Below are entries; copy exactly the lines from the one with "robotics, machine learning" through the one with "announced a $3", both included, and leave out the rest.

──────────

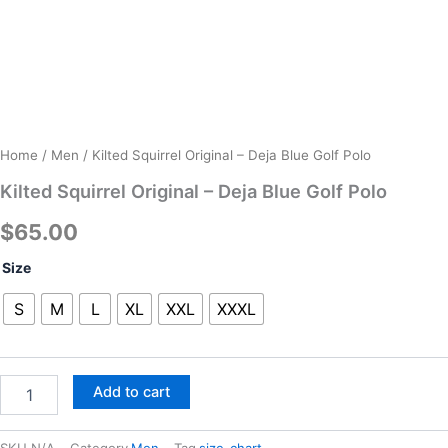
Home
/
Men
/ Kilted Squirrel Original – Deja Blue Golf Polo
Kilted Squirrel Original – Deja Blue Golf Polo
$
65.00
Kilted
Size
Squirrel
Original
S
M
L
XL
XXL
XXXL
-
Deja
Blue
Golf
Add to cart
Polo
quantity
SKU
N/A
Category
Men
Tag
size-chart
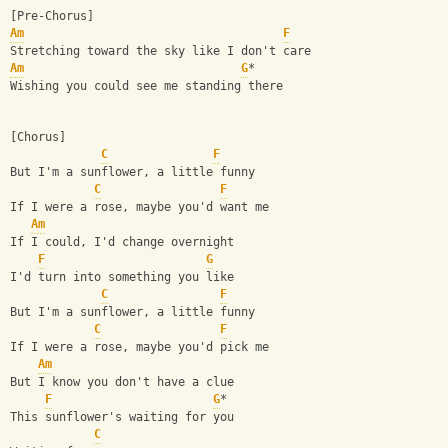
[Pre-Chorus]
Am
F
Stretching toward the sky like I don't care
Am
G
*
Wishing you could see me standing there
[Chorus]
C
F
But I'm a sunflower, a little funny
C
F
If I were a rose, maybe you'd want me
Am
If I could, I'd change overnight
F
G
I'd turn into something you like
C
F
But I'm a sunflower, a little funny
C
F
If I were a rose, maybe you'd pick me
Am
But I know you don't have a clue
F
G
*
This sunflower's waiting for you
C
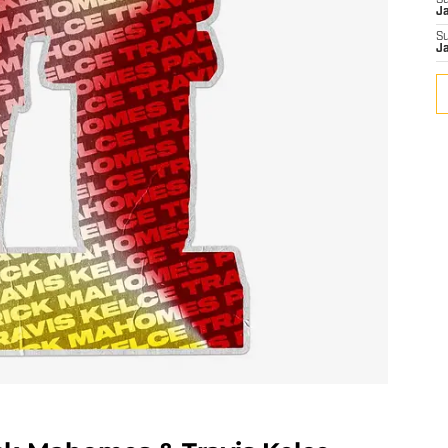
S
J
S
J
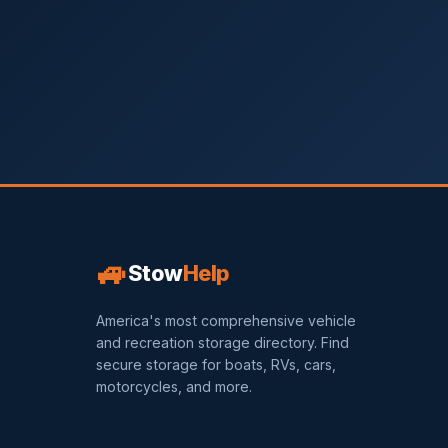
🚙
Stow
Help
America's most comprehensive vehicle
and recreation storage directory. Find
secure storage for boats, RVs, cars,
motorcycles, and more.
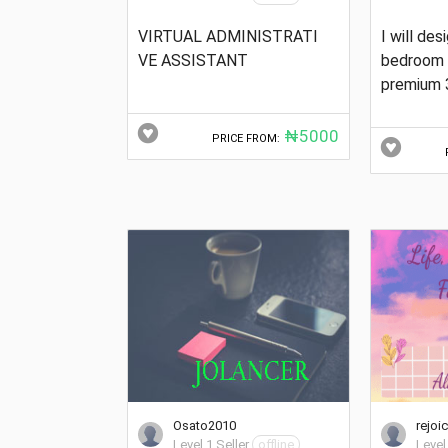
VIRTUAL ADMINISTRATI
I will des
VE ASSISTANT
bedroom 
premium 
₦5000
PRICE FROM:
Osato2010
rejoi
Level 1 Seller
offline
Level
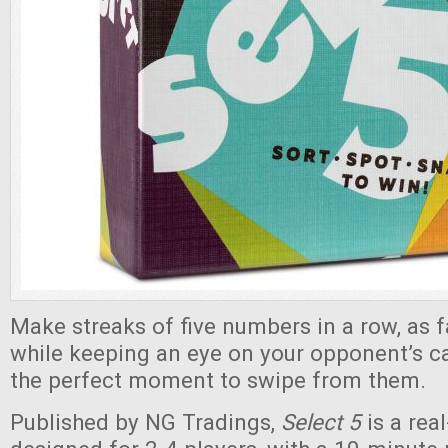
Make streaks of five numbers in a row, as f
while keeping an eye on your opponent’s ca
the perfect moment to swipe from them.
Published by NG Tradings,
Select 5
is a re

──────────

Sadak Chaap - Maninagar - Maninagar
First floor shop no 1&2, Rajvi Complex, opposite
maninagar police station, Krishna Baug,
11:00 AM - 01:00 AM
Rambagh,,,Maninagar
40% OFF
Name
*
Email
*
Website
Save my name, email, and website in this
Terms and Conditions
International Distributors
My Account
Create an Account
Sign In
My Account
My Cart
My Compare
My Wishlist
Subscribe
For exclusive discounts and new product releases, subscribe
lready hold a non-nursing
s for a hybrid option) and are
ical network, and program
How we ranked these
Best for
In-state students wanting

──────────

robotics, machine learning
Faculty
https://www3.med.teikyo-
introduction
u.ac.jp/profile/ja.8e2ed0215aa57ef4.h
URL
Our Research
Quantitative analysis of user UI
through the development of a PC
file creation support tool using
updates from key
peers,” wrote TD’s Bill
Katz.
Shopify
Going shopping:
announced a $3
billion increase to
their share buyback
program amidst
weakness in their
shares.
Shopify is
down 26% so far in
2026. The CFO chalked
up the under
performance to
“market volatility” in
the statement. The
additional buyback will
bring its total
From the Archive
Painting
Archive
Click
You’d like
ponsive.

──────────

▶ **Reply to the task**:
robotics, machine learning
Faculty
https://www3.med.teikyo-
introduction
u.ac.jp/profile/ja.8e2ed0215aa57ef4.h
URL
Our Research
Quantitative analysis of user UI
through the development of a PC
file creation support tool using
updates from key
peers,” wrote TD’s Bill
Katz.
Shopify
Going shopping:
announced a $3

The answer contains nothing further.